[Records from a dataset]
__________
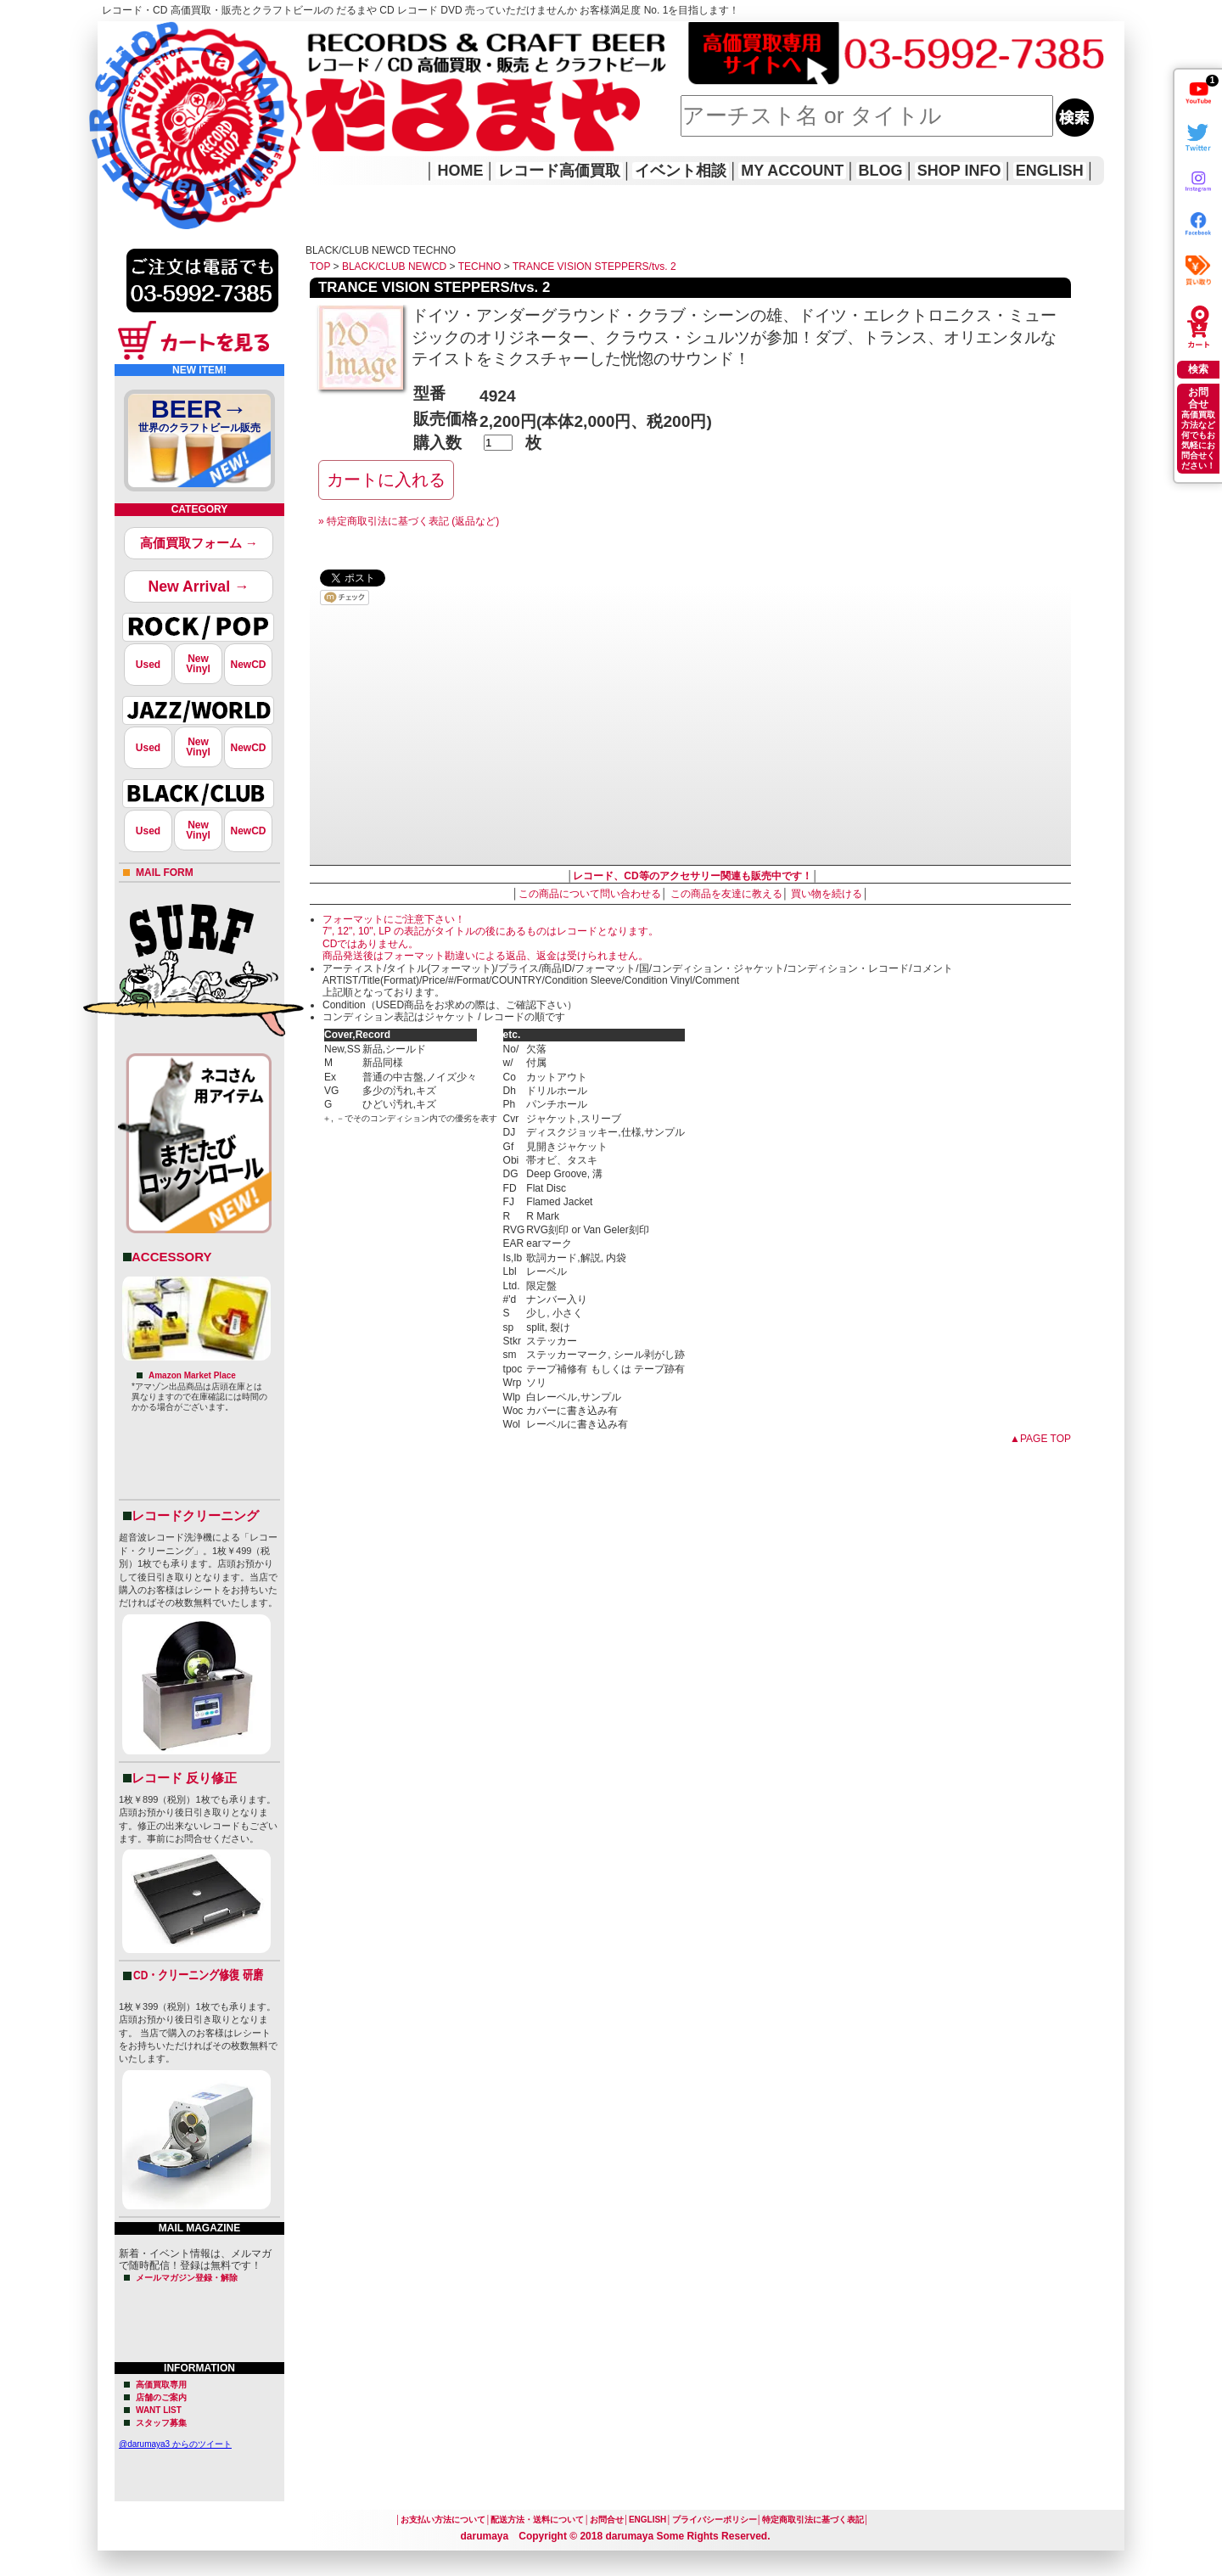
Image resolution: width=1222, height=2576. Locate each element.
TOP (320, 266)
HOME (121, 102)
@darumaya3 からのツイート (175, 2444)
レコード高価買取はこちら (167, 36)
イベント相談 (680, 170)
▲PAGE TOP (1040, 1439)
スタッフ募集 (161, 2422)
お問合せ (607, 2519)
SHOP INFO (959, 170)
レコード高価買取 (559, 170)
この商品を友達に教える (726, 894)
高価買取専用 (161, 2384)
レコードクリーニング (195, 1515)
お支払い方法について (443, 2519)
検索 (1198, 369)
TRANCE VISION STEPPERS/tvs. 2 (594, 266)
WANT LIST (159, 2410)
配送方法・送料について (537, 2519)
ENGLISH (1050, 170)
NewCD (248, 665)
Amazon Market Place (192, 1375)
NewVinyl (198, 664)
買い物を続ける (826, 894)
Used (148, 665)
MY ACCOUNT (792, 170)
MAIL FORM (164, 872)
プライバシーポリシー (714, 2519)
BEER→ (199, 418)
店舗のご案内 (161, 2397)
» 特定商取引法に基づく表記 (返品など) (408, 521)
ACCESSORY (171, 1256)
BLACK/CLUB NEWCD (394, 266)
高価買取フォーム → (199, 543)
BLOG (881, 170)
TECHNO (480, 266)
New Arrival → (198, 586)
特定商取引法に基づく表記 (813, 2519)
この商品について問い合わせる (590, 894)
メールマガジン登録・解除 (187, 2277)
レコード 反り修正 (184, 1778)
__________
§ Work to complete:
The answer should consist only of the lines from the one with "からのツイート (175, 2444)" to the final line of the records above, retyped word for word.

§ Result of this exercise:
@darumaya3 からのツイート (175, 2444)
レコード高価買取はこちら (167, 36)
イベント相談 (680, 170)
▲PAGE TOP (1040, 1439)
スタッフ募集 (161, 2422)
お問合せ (607, 2519)
SHOP INFO (959, 170)
レコード高価買取 (559, 170)
この商品を友達に教える (726, 894)
高価買取専用 (161, 2384)
レコードクリーニング (195, 1515)
お支払い方法について (443, 2519)
検索 (1198, 369)
TRANCE VISION STEPPERS/tvs. 2 (594, 266)
WANT LIST (159, 2410)
配送方法・送料について (537, 2519)
ENGLISH (1050, 170)
NewCD (248, 665)
Amazon Market Place (192, 1375)
NewVinyl (198, 664)
買い物を続ける (826, 894)
Used (148, 665)
MY ACCOUNT (792, 170)
MAIL FORM (164, 872)
プライバシーポリシー (714, 2519)
BEER→ (199, 418)
店舗のご案内 (161, 2397)
» 特定商取引法に基づく表記 (返品など) (408, 521)
ACCESSORY (171, 1256)
BLACK/CLUB NEWCD (394, 266)
高価買取フォーム → (199, 543)
BLOG (881, 170)
TECHNO (480, 266)
New Arrival → (198, 586)
特定商取引法に基づく表記 (813, 2519)
この商品について問い合わせる (590, 894)
メールマガジン登録・解除 (187, 2277)
レコード 反り修正 (184, 1778)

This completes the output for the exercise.